[Stored records]

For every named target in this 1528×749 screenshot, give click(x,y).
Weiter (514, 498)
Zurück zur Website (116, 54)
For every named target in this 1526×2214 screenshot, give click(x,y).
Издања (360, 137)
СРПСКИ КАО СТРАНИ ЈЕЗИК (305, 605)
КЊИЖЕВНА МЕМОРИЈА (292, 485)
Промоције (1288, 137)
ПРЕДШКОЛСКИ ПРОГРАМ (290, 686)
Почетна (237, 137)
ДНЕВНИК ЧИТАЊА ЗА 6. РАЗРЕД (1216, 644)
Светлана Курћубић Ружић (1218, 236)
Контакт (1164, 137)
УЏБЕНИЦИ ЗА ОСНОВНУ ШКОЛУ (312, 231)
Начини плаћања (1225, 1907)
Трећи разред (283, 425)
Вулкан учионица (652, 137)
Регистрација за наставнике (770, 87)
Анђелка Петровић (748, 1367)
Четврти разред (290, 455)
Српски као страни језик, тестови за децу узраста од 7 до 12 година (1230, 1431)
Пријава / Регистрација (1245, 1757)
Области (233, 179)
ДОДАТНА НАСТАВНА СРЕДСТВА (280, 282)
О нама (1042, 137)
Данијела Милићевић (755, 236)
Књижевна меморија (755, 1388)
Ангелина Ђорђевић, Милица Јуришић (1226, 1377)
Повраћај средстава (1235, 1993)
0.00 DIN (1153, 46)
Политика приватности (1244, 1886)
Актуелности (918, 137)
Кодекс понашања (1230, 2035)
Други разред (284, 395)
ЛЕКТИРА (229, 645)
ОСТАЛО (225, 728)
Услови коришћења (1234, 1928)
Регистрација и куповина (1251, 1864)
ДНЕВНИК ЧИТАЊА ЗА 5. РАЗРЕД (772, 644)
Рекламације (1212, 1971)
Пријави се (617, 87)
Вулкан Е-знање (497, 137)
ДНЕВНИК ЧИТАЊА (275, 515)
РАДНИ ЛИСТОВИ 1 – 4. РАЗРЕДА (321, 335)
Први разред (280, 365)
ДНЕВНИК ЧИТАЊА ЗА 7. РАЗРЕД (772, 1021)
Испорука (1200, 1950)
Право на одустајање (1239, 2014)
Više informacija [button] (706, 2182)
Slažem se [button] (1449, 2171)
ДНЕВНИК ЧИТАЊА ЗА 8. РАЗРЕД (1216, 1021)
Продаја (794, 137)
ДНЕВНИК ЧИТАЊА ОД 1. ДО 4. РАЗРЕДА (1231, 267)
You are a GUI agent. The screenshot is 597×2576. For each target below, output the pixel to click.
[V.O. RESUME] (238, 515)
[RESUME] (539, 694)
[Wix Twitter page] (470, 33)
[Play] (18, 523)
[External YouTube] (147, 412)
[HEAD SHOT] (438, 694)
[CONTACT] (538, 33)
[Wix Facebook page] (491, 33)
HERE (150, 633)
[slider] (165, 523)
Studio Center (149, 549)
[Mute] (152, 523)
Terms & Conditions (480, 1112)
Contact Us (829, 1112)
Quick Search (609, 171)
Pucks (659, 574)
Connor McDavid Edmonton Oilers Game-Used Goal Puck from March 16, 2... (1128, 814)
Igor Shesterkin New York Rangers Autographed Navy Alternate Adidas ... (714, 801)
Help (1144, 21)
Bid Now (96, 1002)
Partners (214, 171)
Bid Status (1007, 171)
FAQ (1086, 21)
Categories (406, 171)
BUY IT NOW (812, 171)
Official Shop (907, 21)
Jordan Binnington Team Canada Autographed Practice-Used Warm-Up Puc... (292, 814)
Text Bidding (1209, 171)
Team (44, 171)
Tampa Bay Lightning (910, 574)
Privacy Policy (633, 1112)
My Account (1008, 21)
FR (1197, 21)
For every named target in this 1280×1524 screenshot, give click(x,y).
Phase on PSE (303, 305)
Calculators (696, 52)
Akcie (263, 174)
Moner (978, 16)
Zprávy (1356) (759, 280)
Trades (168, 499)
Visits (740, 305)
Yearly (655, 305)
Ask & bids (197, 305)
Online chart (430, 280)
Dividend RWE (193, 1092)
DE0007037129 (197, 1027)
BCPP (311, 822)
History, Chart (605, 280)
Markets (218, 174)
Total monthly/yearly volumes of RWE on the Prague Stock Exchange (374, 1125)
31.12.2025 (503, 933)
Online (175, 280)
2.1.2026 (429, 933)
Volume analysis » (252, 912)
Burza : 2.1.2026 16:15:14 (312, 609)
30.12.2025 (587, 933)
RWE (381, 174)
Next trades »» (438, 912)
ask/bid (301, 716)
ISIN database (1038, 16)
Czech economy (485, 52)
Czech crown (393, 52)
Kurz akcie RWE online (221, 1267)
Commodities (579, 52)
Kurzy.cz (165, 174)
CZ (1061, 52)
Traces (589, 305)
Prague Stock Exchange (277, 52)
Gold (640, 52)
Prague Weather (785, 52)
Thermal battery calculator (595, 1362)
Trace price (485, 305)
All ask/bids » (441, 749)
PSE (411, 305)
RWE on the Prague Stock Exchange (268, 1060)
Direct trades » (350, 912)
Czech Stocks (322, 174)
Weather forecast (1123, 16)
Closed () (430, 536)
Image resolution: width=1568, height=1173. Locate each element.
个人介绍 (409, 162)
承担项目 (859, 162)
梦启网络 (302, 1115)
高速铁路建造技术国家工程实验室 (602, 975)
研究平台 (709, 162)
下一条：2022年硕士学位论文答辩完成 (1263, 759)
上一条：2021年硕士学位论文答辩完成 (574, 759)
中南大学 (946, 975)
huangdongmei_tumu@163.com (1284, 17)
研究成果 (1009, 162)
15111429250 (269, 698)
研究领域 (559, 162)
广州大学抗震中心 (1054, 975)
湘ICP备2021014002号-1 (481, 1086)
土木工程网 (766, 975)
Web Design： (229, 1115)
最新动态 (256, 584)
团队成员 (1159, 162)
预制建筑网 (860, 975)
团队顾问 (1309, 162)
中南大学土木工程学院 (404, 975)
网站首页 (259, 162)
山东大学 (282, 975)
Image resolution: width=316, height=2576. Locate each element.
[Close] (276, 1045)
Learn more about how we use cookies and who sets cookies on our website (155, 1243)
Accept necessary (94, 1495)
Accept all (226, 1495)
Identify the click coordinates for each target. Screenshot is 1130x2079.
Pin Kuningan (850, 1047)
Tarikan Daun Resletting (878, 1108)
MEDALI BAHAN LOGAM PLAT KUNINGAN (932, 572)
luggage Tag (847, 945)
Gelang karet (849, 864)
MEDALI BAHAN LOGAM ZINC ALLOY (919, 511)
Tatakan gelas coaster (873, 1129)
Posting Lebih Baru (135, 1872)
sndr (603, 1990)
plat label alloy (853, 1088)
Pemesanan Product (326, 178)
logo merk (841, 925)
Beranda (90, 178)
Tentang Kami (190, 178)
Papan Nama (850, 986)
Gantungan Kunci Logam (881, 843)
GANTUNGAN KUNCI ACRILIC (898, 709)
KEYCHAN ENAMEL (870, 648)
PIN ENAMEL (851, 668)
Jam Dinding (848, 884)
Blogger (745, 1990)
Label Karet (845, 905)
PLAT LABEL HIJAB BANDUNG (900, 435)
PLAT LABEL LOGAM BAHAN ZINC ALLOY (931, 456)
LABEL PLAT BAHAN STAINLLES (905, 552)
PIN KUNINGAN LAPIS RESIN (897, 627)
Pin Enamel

▶ **WHAT NEEDS TO BE DONE**
Could you write out, exactly as they stand, only the lines above that begin at the line with "Yearly (655, 305)" and stop after the line with "PSE (411, 305)"?

▶ **SOLUTION TO THE EXERCISE**
Yearly (655, 305)
Ask & bids (197, 305)
Online chart (430, 280)
Dividend RWE (193, 1092)
DE0007037129 (197, 1027)
BCPP (311, 822)
History, Chart (605, 280)
Markets (218, 174)
Total monthly/yearly volumes of RWE on the Prague Stock Exchange (374, 1125)
31.12.2025 (503, 933)
Online (175, 280)
2.1.2026 (429, 933)
Volume analysis » (252, 912)
Burza : 2.1.2026 16:15:14 (312, 609)
30.12.2025 (587, 933)
RWE (381, 174)
Next trades »» (438, 912)
ask/bid (301, 716)
ISIN database (1038, 16)
Czech economy (485, 52)
Czech crown (393, 52)
Kurz akcie RWE online (221, 1267)
Commodities (579, 52)
Kurzy.cz (165, 174)
CZ (1061, 52)
Traces (589, 305)
Prague Stock Exchange (277, 52)
Gold (640, 52)
Prague Weather (785, 52)
Thermal battery calculator (595, 1362)
Trace price (485, 305)
All ask/bids » (441, 749)
PSE (411, 305)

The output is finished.